The frame isn't super stiff, but it does climb pretty well. The BB really doesn't flex noticeably. I'm a big guy, (6'3, 260) and if I can't flex it, I think it'll be great for most others. The ride is absolutely incredible. Its connected to the road, and stiff, but there's no chatter, and pretty pleasant. 

I was really disappointed with the Pro Race 2s that came with the bike. They simply cut way too easily. The Vittorias ride smoother @ 130psi, roll about the same, and handle well. 

The Keos work well. I am in love with the Specialized BG shoes. Their the mid-range shoe, with a carbon footbed. Their stiff, but comfortable. 

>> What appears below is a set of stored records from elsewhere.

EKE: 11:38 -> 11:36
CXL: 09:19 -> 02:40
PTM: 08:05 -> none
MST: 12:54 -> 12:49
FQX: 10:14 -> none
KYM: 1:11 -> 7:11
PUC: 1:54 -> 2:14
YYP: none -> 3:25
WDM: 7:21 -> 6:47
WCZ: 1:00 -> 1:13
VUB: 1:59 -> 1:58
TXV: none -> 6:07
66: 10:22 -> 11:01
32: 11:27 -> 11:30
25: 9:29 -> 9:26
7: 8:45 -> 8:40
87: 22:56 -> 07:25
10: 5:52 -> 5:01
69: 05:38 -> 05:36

The Mavics are pretty good wheels. I've had to true them once, but I was expecting that. Their pre-built wheels, they settle and stretch. 

A quick word on the buying process. Open Road Bicycles in Jacksonville and St. Augustine FL handled all of the fitting, and the actual order. 

They kick ass. Seriously. Great job on the fit, and the price can't be beat. Total bike, with shoes, pedals, computer, cages, new helmet and fit $3079.00 out the door. 15% discount on everything on the bike, and a bunch of free tune-ups and re-fittings. They rock. :thumbsup:


----------



## BunnV (Sep 7, 2005)

Congratulations! Nice color scheme :thumbsup:


----------



## brentster (Jul 12, 2007)

Enjoy the Vittorias while they last. They came stock on my bike and were SOOOOOOOOO fast but only lasted about 1,000 miles. Each tire probably had 10 cuts by then.

I replaced them with Continental Grand Prix's and they're not as fast as the V's IMO.

Awesome bike!!!!!!!!!!!!!


----------



## Amsmoore (Jun 11, 2008)

Orbea royally screwed up the BB install. Almost no lube and improper torque. Not suprisingly, the bike is much smoother and quiet. 

Swapped the Selle ltalia with a Fizik Arione.


----------



## Big Jim Mac (Jun 28, 2007)

Love your bike except for those Specialized bits! If I were you I would head on over to Purely Custom for a headcap that says Orbea. Guess I've never liked the Big S, because that's all you see in the woods around here (not so much on the road.) I bought an Orbea first of all because you just don't see that many. So guess what my wife did? She bought a Specialized Roubaix. Nice bike, but no comparison to the Onix IMHO. I'm sure that headset cap is slowing your bike down and making the hills harder to climb!
 :thumbsup:


----------



## JimmyORCA (Mar 18, 2008)

Congrats on your bike, very nice.


----------



## Amsmoore (Jun 11, 2008)

Now that I've got some more miles on the Orbea, i guess I'll detail the changes I've made.

First, the Arione had to go. Nice saddle, but not my cup of tea. Replace with a Toupe. I like it so far. 

Wheels where my biggest concern. The Mavics just sucked. They refused to stay true, and had a major rear hub problem. LBS swapped them out with Easton EA 50 SLs. Mo' betta. 

Switching soon to a less steap stem. The bike was set up conservatively, and I need a lower stem.


----------